Differences in the 11 networks influence between FESs and HCs in the primary cohort were measured using two‐sample t tests with 5,000 permutations (p < .05, NBS corrected; see Figure S3 in Supplementary 4). These differences could be concluded as following tri‐layer network‐level results (Figure 2). Compared with HCs, FESs exhibited decreased excitatory influences from the middle network (i.e., superior corona radiate network) to the superficial network (i.e., orbitofrontal network; t = −3.62, p = .0007), as well as the deep network (t = −3.25, p = .001). The out strength of the middle networks was decreased in FESs compared with HCs (t = −2.90, p = .004, FDR corrected). Altogether, the regulation of middle networks was disrupted in FESs. Additionally, FESs exhibited decreased inhibitory influences within superficial networks including influences from the frontoparietal network to the pre/post‐central network (t = −2.94, p = .004), temporofrontal network (t = −2.98, p = .002), and the orbitofrontal network (t = −3.04, p = .001). No clinical correlation was found between the altered networks influence values and symptom severity in FESs.

Figure 2

Between‐group white‐matter functional networks influence differences in the primary cohort examined by two‐sample t test with 5,000 permutations (p < .05, NBS corrected). FESs exhibited significantly decreased excitatory influence from the middle network to the superficial network (t = −3.62, p < .001) as well as the deep network (t = −3.25, p = .001) compared to HCs. FESs exhibited additional decreased inhibitory influences within superficial networks.

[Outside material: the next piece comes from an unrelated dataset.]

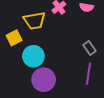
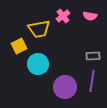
gray rectangle: (89, 48) -> (93, 56), turned -56
purple circle: (44, 80) -> (65, 87), moved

The out strength of the middle networks was decreased in FESs compared with HCs (t = −2.90, p = .004). FES, antipsychotic‐naive first‐episode schizophrenia patient; HC, healthy control; FDR, false discovery rate. ★★ denotes p FDR‐corrected < .05

Validation results

Both the main results of 70 and 80% group‐level masks were consistent with the main results of 60% masks (see Figure S2 in Supplementary 3). Thus, the main results were still stable even with stricter masks.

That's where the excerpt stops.